● **EXERCISE**
Because the pictures are not wanted, give back only the exact text of every entry below.

BEGIN MATERIAL SHOWN

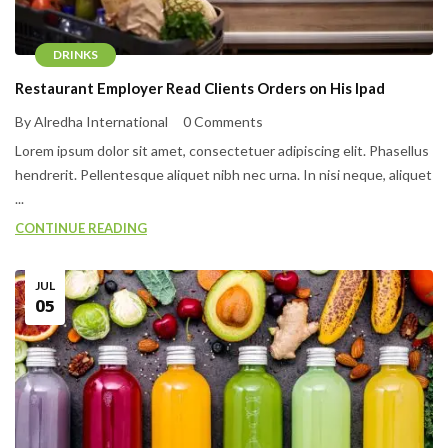
DRINKS
Restaurant Employer Read Clients Orders on His Ipad
By Alredha International
0 Comments
Lorem ipsum dolor sit amet, consectetuer adipiscing elit. Phasellus
hendrerit. Pellentesque aliquet nibh nec urna. In nisi neque, aliquet
...
CONTINUE READING
JUL
05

END MATERIAL SHOWN

● **ANSWER AREA**
DRINKS
Restaurant Employer Read Clients Orders on His Ipad
By Alredha International
0 Comments
Lorem ipsum dolor sit amet, consectetuer adipiscing elit. Phasellus
hendrerit. Pellentesque aliquet nibh nec urna. In nisi neque, aliquet
...
CONTINUE READING
JUL
05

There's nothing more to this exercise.